Case adjourned


T

he judges of the Supreme Court have done well to agree to make full public disclosure of their assets and liabilities and those of their kith and kin. The decision, taken by all the judges led by Chief Justice K G Balakrishnan last week, acknowledges the need for transparency and accountability in the conduct of members of the judiciary. It is certain to increase the respect for and credibility of the judiciary in the public eye. The reluctance of judges to make public their financial status, as indicated by the Supreme Court’s challenging of a Central Information Commission’s initiative in this respect and various statements of the chief justice, had created apprehensions about their commitment to openness  and the principle of equality before law. The decision was almost thrust on them by the growing debate on the matter in the country, involving the public, the media, former judges and parliament and the action of some high court judges who supported the idea of disclosure of assets. The forced withdrawal by the government of a bill that provided for disclosure of assets but exempted it from any query or enquiry also made it clear that half-measures would not be acceptable.

Even the present decision of the judges does not make the disclosure open to any query. This will limit the usefulness of the disclosure and defeat its purpose. The judges may rightly be wary of the potential for misuse of the disclosure but the judiciary in the country has enough powers to deal with it. The government must come out with legislation which will make full disclosure possible and mandatory without any conditions attached to it. Legislation is necessary because the judges’ decision is not legally binding and all of them need not abide by it in future.
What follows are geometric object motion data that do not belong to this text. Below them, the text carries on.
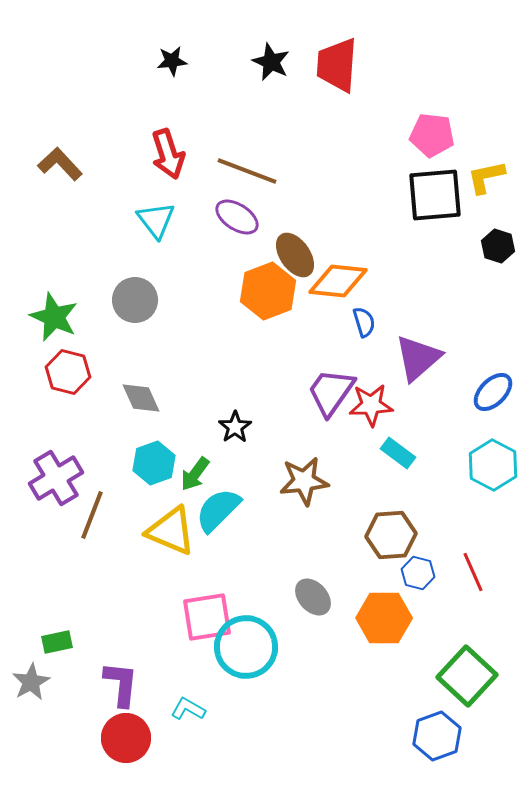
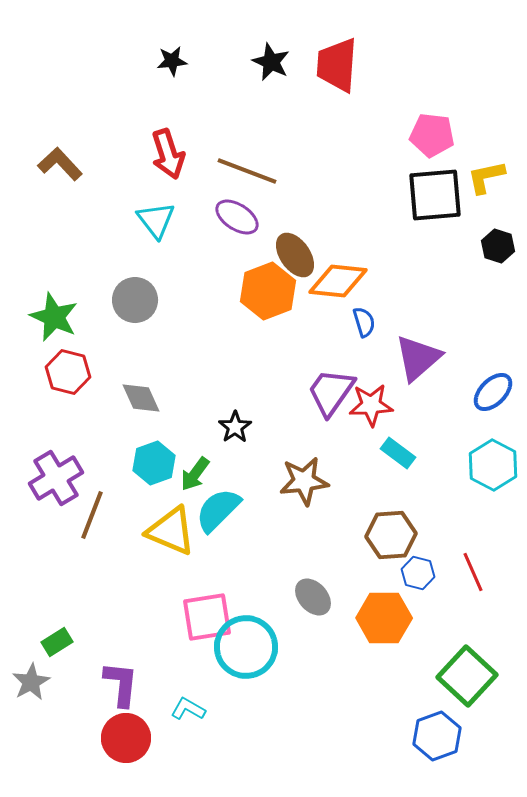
green rectangle at (57, 642): rotated 20 degrees counterclockwise
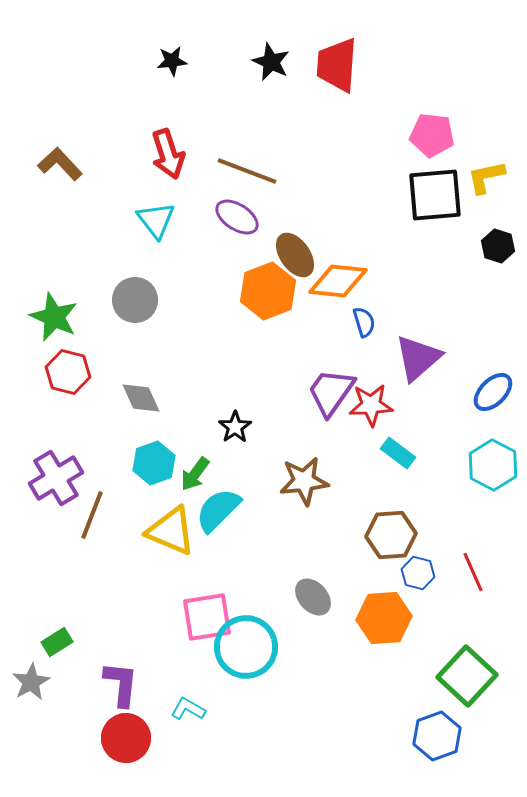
orange hexagon at (384, 618): rotated 4 degrees counterclockwise
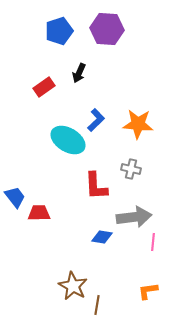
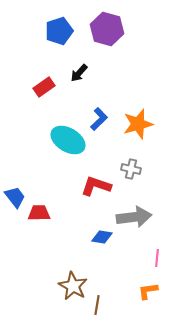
purple hexagon: rotated 12 degrees clockwise
black arrow: rotated 18 degrees clockwise
blue L-shape: moved 3 px right, 1 px up
orange star: rotated 20 degrees counterclockwise
red L-shape: rotated 112 degrees clockwise
pink line: moved 4 px right, 16 px down
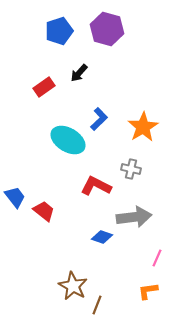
orange star: moved 5 px right, 3 px down; rotated 16 degrees counterclockwise
red L-shape: rotated 8 degrees clockwise
red trapezoid: moved 5 px right, 2 px up; rotated 40 degrees clockwise
blue diamond: rotated 10 degrees clockwise
pink line: rotated 18 degrees clockwise
brown line: rotated 12 degrees clockwise
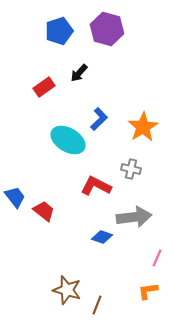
brown star: moved 6 px left, 4 px down; rotated 12 degrees counterclockwise
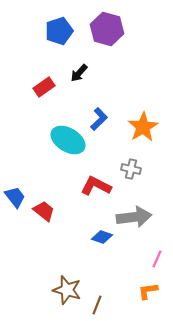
pink line: moved 1 px down
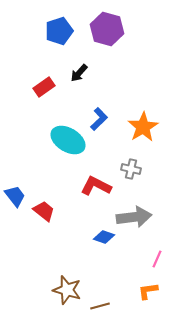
blue trapezoid: moved 1 px up
blue diamond: moved 2 px right
brown line: moved 3 px right, 1 px down; rotated 54 degrees clockwise
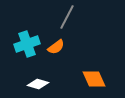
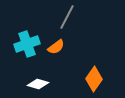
orange diamond: rotated 60 degrees clockwise
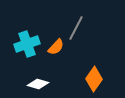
gray line: moved 9 px right, 11 px down
orange semicircle: rotated 12 degrees counterclockwise
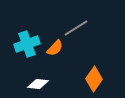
gray line: rotated 30 degrees clockwise
orange semicircle: moved 1 px left, 1 px down
white diamond: rotated 10 degrees counterclockwise
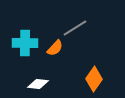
gray line: moved 1 px left
cyan cross: moved 2 px left, 1 px up; rotated 20 degrees clockwise
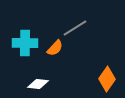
orange diamond: moved 13 px right
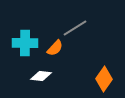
orange diamond: moved 3 px left
white diamond: moved 3 px right, 8 px up
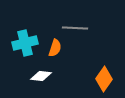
gray line: rotated 35 degrees clockwise
cyan cross: rotated 15 degrees counterclockwise
orange semicircle: rotated 24 degrees counterclockwise
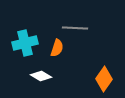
orange semicircle: moved 2 px right
white diamond: rotated 25 degrees clockwise
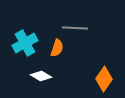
cyan cross: rotated 15 degrees counterclockwise
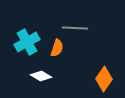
cyan cross: moved 2 px right, 1 px up
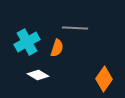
white diamond: moved 3 px left, 1 px up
It does not also cover high court judges. They can now act on the basis of the Supreme Court judges’ decision, as Justice Balakrishnan has said. But the law should create a framework and lay down procedures for disclosure by all members of the higher judiciary, which will satisfy the best norms of openness and accountability. The law can also prescribe deterrent measures and penalties for mala fide or flippant use of the information provided by the judges.

The judiciary’s standing, which is high, will be further strengthened by its acceptance of a system that mandates its responsibilities in a democratic and open society.